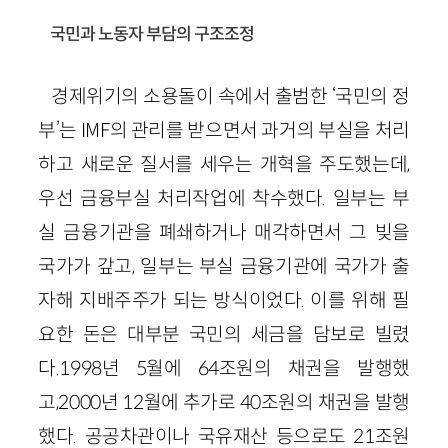
국민과 노동자 부담의 구조조정
경제위기의 소용돌이 속에서 출범한 ‘국민의 정
부’는 IMF의 관리를 받으면서 과거의 부실을 처리
하고 새로운 질서를 세우는 개혁을 주도했는데,
우선 금융부실 처리작업에 착수했다. 일부는 부
실 금융기관을 폐쇄하거나 매각하면서 그 빚을
국가가 갚고, 일부는 부실 금융기관에 국가가 출
자해 지배주주가 되는 방식이었다. 이를 위해 필
요한 돈은 대부분 국민의 세금을 담보로 빌렸
다.1998년 5월에 64조원의 채권을 발행했
고,2000년 12월에 추가로 40조원의 채권을 발행
했다. 공공차관이나 국유재산 등으로도 21조원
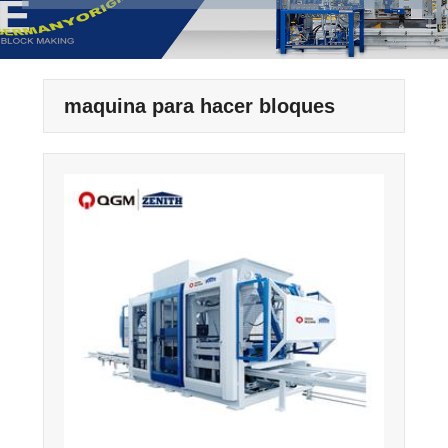
maquina para hacer bloques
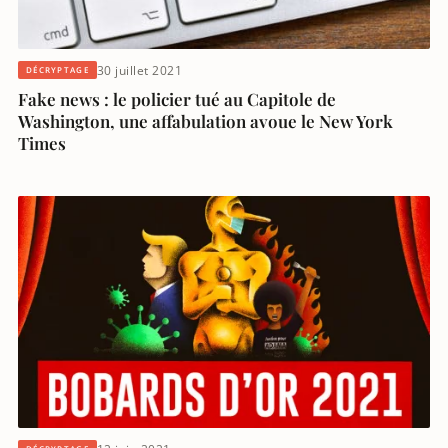
30 juillet 2021
DÉCRYPTAGE
Fake news : le policier tué au Capitole de
Washington, une affabulation avoue le New York
Times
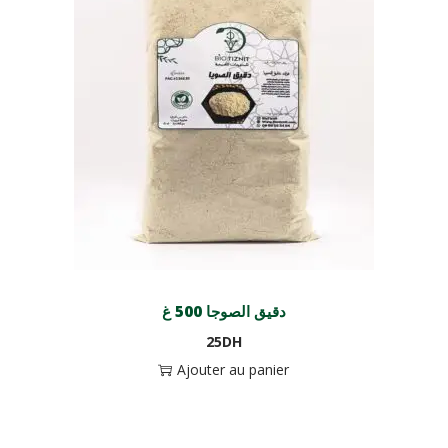
دقيق الصوجا 500 غ
25
DH
Ajouter au panier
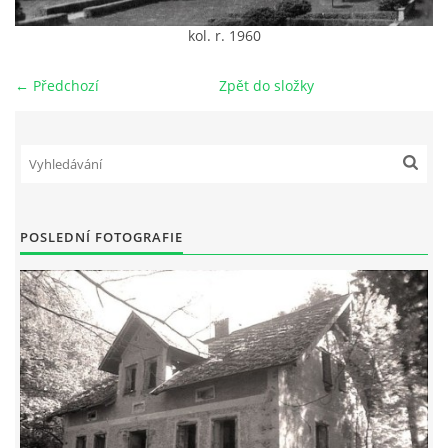
kol. r. 1960
DŮL NA SLÍDU (NA KOLE)
← Předchozí
Zpět do složky
Kontakt:
tel. 773 916 275
info@domdej.cz
POSLEDNÍ FOTOGRAFIE
--------------------------------------------------------------
Tento projekt je realizován za finanční podpory
města Domažlice.
© 2026 eStránky.cz
|
Aktualizováno: 17. 7. 2026
|
Nahoru ↑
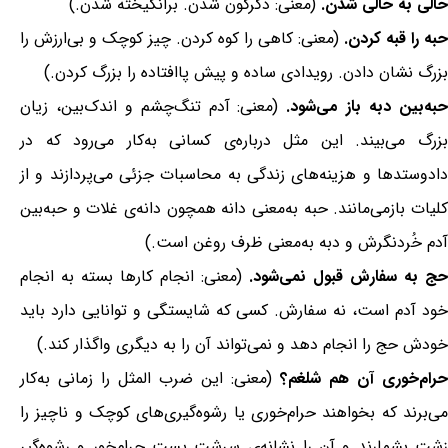
حالی به حالی شدن.
(معنی: دگرگون شدن. برانگیخته شدن.)
حبه را قبه کردن.
(معنی: کاهی را کوه کردن. چیز کوچک و بی‌ارزش را
بزرگ نشان دادن. رویدادی ساده و پیش پاافتاده را بزرگ کردن.)
به‌بین دبه باز می‌شود.
(معنی: آدم تنگ‌چشم و اندک‌بین، زیان
بزرگ می‌بیند. این مثل درباره‌ی کسانی به‌کار می‌رود که در
دادوستدها و هزینه‌های زندگی به محاسبات جزئی می‌پردازند و از
کلیات بازمی‌مانند. حبه به‌معنی دانه همچون دانه‌ی غلات و حبه‌بین
آدم خُردنگرش و دبه به‌معنی ظرف روغن است.)
حج به سفارش قبول نمی‌شود.
(معنی: انجام کارها بسته به انجام
خود آدم است، نه سفارش. کسی که شایستگی و توانایی دارد باید
خودش حج را انجام دهد و نمی‌تواند آن را به دیگری واگذار کند.)
حرام‌خوری آن هم شلغم؟
(معنی: این ضرب المثل را زمانی به‌کار
می‌برند که بخواهند حرام‌خوری یا رشوه‌گیری‌های کوچک و ناچیز را
زشت بشمارند و آن را نشانه‌ی سرشت پست حرام‌خور و رشوه‌گیر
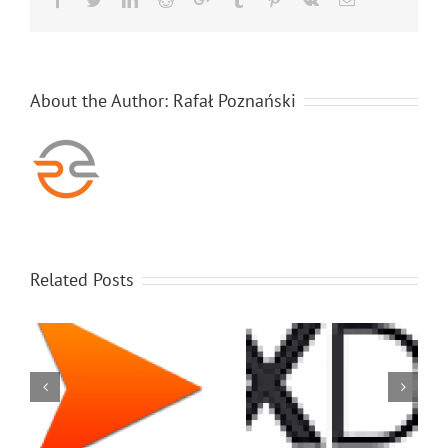
About the Author:
Rafał Poznański
Related Posts
P
Maxdata Serwis
MSI Serwis Laptopów
Laptopów Katowice
Katowice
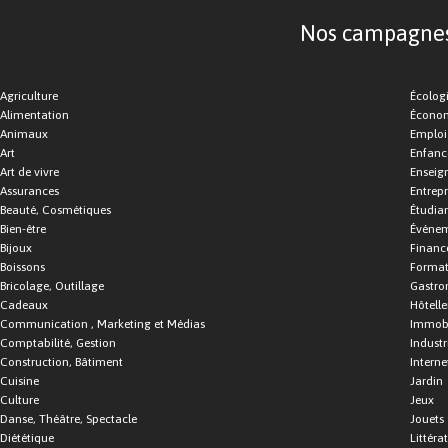
Nos campagnes d
Agriculture
Écolog
Alimentation
Économ
Animaux
Emploi
Art
Enfance
Art de vivre
Enseig
Assurances
Entrepr
Beauté, Cosmétiques
Étudia
Bien-être
Événe
Bijoux
Financ
Boissons
Format
Bricolage, Outillage
Gastro
Cadeaux
Hôtelle
Communication , Marketing et Médias
Immobi
Comptabilité, Gestion
Industr
Construction, Bâtiment
Interne
Cuisine
Jardin
Culture
Jeux
Danse, Théâtre, Spectacle
Jouets
Diététique
Littéra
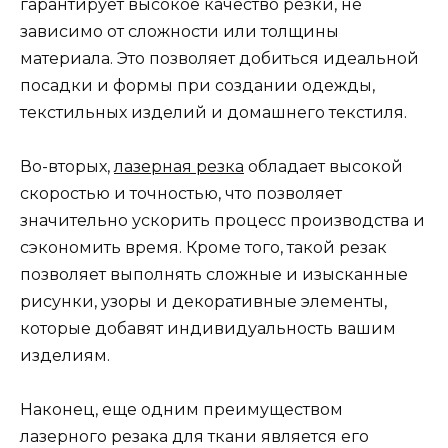
гарантирует высокое качество резки, не
зависимо от сложности или толщины
материала. Это позволяет добиться идеальной
посадки и формы при создании одежды,
текстильных изделий и домашнего текстиля.
Во-вторых,
лазерная резка
обладает высокой
скоростью и точностью, что позволяет
значительно ускорить процесс производства и
сэкономить время. Кроме того, такой резак
позволяет выполнять сложные и изысканные
рисунки, узоры и декоративные элементы,
которые добавят индивидуальность вашим
изделиям.
Наконец, еще одним преимуществом
лазерного резака для ткани является его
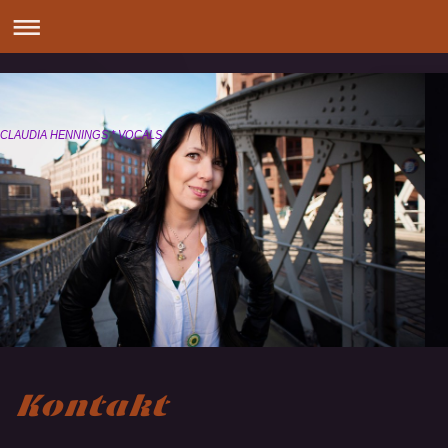
CLAUDIA HENNINGS * VOCALS
Kontakt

◆ ◆ ◆ ◆

_HOW TO COMPLETE THIS TASK_
Would you repeat the entries exactly, keeping the images out?

_EXERCISE RESULT_
국민과 노동자 부담의 구조조정
경제위기의 소용돌이 속에서 출범한 ‘국민의 정
부’는 IMF의 관리를 받으면서 과거의 부실을 처리
하고 새로운 질서를 세우는 개혁을 주도했는데,
우선 금융부실 처리작업에 착수했다. 일부는 부
실 금융기관을 폐쇄하거나 매각하면서 그 빚을
국가가 갚고, 일부는 부실 금융기관에 국가가 출
자해 지배주주가 되는 방식이었다. 이를 위해 필
요한 돈은 대부분 국민의 세금을 담보로 빌렸
다.1998년 5월에 64조원의 채권을 발행했
고,2000년 12월에 추가로 40조원의 채권을 발행
했다. 공공차관이나 국유재산 등으로도 21조원
maquina para hacer bloques
30 juillet 2021
DÉCRYPTAGE
Fake news : le policier tué au Capitole de
Washington, une affabulation avoue le New York
Times
دقيق الصوجا 500 غ
25
DH
Ajouter au panier
kol. r. 1960
DŮL NA SLÍDU (NA KOLE)
← Předchozí
Zpět do složky
Kontakt:
tel. 773 916 275
info@domdej.cz
POSLEDNÍ FOTOGRAFIE
--------------------------------------------------------------
Tento projekt je realizován za finanční podpory
města Domažlice.
© 2026 eStránky.cz
|
Aktualizováno: 17. 7. 2026
|
Nahoru ↑
حالی به حالی شدن.
(معنی: دگرگون شدن. برانگیخته شدن.)
حبه را قبه کردن.
(معنی: کاهی را کوه کردن. چیز کوچک و بی‌ارزش را
بزرگ نشان دادن. رویدادی ساده و پیش پاافتاده را بزرگ کردن.)
به‌بین دبه باز می‌شود.
(معنی: آدم تنگ‌چشم و اندک‌بین، زیان
بزرگ می‌بیند. این مثل درباره‌ی کسانی به‌کار می‌رود که در
دادوستدها و هزینه‌های زندگی به محاسبات جزئی می‌پردازند و از
کلیات بازمی‌مانند. حبه به‌معنی دانه همچون دانه‌ی غلات و حبه‌بین
آدم خُردنگرش و دبه به‌معنی ظرف روغن است.)
حج به سفارش قبول نمی‌شود.
(معنی: انجام کارها بسته به انجام
خود آدم است، نه سفارش. کسی که شایستگی و توانایی دارد باید
خودش حج را انجام دهد و نمی‌تواند آن را به دیگری واگذار کند.)
حرام‌خوری آن هم شلغم؟
(معنی: این ضرب المثل را زمانی به‌کار
می‌برند که بخواهند حرام‌خوری یا رشوه‌گیری‌های کوچک و ناچیز را
زشت بشمارند و آن را نشانه‌ی سرشت پست حرام‌خور و رشوه‌گیر
About the Author:
Rafał Poznański
Related Posts
P
Maxdata Serwis
MSI Serwis Laptopów
Laptopów Katowice
Katowice
Nos campagnes d
Agriculture
Écolog
Alimentation
Économ
Animaux
Emploi
Art
Enfance
Art de vivre
Enseig
Assurances
Entrepr
Beauté, Cosmétiques
Étudia
Bien-être
Événe
Bijoux
Financ
Boissons
Format
Bricolage, Outillage
Gastro
Cadeaux
Hôtelle
Communication , Marketing et Médias
Immobi
Comptabilité, Gestion
Industr
Construction, Bâtiment
Interne
Cuisine
Jardin
Culture
Jeux
Danse, Théâtre, Spectacle
Jouets
Diététique
Littéra
гарантирует высокое качество резки, не
зависимо от сложности или толщины
материала. Это позволяет добиться идеальной
посадки и формы при создании одежды,
текстильных изделий и домашнего текстиля.
Во-вторых,
лазерная резка
обладает высокой
скоростью и точностью, что позволяет
значительно ускорить процесс производства и
сэкономить время. Кроме того, такой резак
позволяет выполнять сложные и изысканные
рисунки, узоры и декоративные элементы,
которые добавят индивидуальность вашим
изделиям.
Наконец, еще одним преимуществом
лазерного резака для ткани является его
CLAUDIA HENNINGS * VOCALS
Kontakt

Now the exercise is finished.